* **Given data**
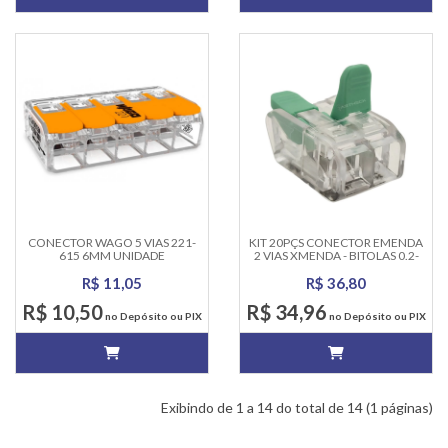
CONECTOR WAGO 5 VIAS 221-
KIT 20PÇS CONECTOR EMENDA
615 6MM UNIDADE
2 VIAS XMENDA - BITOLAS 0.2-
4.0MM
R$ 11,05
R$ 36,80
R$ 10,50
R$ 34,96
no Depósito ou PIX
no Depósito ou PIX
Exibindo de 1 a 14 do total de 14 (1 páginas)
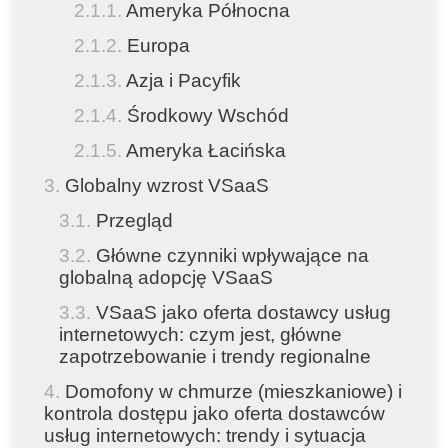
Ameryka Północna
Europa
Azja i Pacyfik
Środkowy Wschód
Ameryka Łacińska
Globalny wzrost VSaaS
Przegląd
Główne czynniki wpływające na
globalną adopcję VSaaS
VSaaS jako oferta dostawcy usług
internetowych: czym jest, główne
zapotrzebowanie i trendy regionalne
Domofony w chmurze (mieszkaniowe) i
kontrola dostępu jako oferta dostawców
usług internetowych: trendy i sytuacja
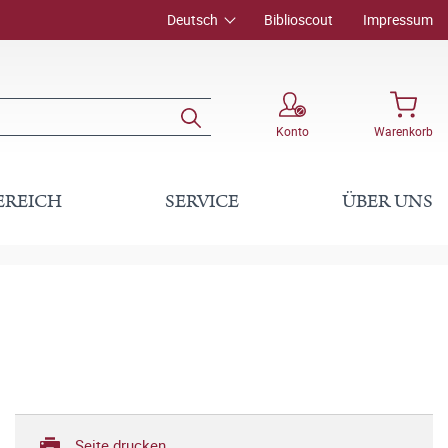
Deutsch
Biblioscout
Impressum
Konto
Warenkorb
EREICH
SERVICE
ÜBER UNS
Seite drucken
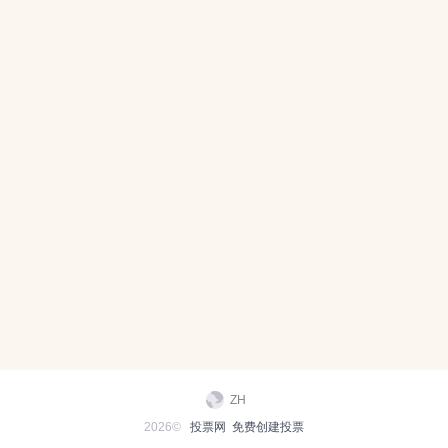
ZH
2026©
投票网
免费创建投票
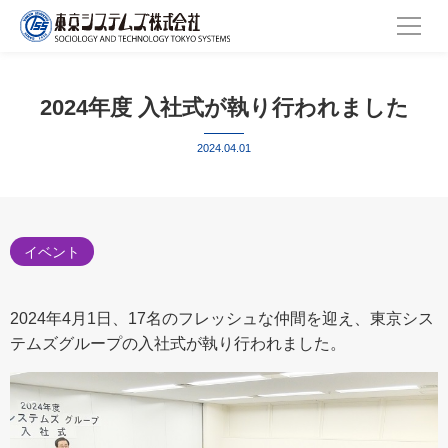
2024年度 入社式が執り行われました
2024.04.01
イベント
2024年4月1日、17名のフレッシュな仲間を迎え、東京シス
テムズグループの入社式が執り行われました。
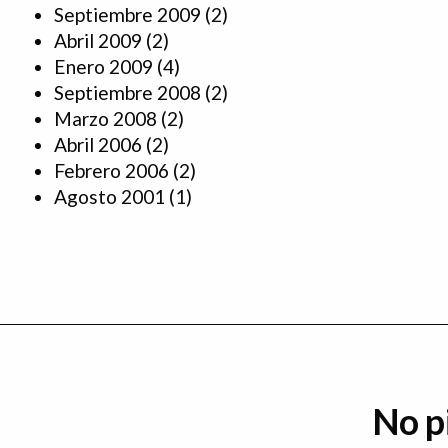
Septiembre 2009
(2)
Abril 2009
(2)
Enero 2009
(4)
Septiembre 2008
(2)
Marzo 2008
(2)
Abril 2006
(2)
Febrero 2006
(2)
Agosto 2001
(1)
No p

* **What to work on**
Please copy the records above word for word, leaving out every picture.

* **Answer to this task**
CONECTOR WAGO 5 VIAS 221-
KIT 20PÇS CONECTOR EMENDA
615 6MM UNIDADE
2 VIAS XMENDA - BITOLAS 0.2-
4.0MM
R$ 11,05
R$ 36,80
R$ 10,50
R$ 34,96
no Depósito ou PIX
no Depósito ou PIX
Exibindo de 1 a 14 do total de 14 (1 páginas)
Ameryka Północna
Europa
Azja i Pacyfik
Środkowy Wschód
Ameryka Łacińska
Globalny wzrost VSaaS
Przegląd
Główne czynniki wpływające na
globalną adopcję VSaaS
VSaaS jako oferta dostawcy usług
internetowych: czym jest, główne
zapotrzebowanie i trendy regionalne
Domofony w chmurze (mieszkaniowe) i
kontrola dostępu jako oferta dostawców
usług internetowych: trendy i sytuacja
Deutsch
Biblioscout
Impressum
Konto
Warenkorb
EREICH
SERVICE
ÜBER UNS
Seite drucken
ZH
2026©
投票网
免费创建投票
2024年度 入社式が執り行われました
2024.04.01
イベント
2024年4月1日、17名のフレッシュな仲間を迎え、東京シス
テムズグループの入社式が執り行われました。
Septiembre 2009
(2)
Abril 2009
(2)
Enero 2009
(4)
Septiembre 2008
(2)
Marzo 2008
(2)
Abril 2006
(2)
Febrero 2006
(2)
Agosto 2001
(1)
No p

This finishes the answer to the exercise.